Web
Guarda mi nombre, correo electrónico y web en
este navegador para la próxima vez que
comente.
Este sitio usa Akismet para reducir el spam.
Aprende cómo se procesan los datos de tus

* * *

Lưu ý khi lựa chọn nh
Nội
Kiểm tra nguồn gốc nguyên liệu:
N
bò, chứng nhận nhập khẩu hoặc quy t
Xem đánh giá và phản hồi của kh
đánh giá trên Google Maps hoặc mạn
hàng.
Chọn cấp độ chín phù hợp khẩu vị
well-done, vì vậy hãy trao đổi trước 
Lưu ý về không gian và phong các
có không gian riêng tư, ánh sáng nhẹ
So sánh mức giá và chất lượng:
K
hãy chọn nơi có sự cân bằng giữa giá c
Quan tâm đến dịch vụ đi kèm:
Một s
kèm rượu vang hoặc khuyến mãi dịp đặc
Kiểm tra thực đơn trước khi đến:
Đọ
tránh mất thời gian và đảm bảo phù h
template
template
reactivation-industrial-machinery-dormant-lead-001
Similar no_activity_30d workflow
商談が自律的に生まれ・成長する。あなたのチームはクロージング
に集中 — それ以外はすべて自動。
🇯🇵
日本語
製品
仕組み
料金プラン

==

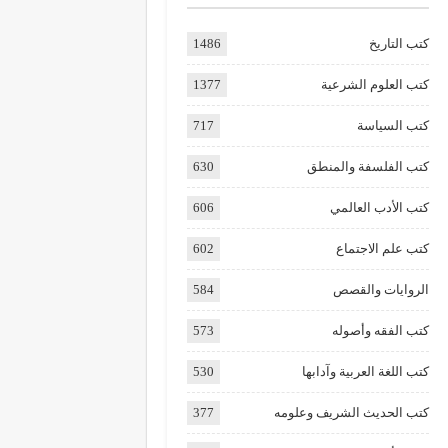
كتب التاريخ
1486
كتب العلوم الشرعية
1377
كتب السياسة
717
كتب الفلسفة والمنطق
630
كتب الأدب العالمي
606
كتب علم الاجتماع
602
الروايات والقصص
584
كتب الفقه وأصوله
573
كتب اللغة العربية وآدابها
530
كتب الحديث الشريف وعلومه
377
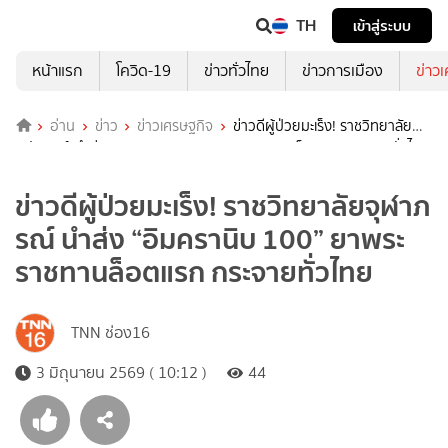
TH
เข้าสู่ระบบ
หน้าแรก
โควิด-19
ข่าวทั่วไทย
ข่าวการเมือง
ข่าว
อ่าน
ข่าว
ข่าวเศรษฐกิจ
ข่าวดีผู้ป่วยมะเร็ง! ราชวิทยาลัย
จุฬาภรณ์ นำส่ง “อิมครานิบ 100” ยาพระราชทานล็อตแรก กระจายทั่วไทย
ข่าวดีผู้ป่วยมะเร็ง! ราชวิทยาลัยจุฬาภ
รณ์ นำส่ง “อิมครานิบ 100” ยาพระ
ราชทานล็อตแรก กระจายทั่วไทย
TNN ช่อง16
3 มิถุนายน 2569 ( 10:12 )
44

Task statement:
Only lines containing the word "ทยาล" should appear in the answer, and every such line from the records above must be there.

Your solution:
ข่าวดีผู้ป่วยมะเร็ง! ราชวิทยาลัย
ข่าวดีผู้ป่วยมะเร็ง! ราชวิทยาลัยจุฬาภ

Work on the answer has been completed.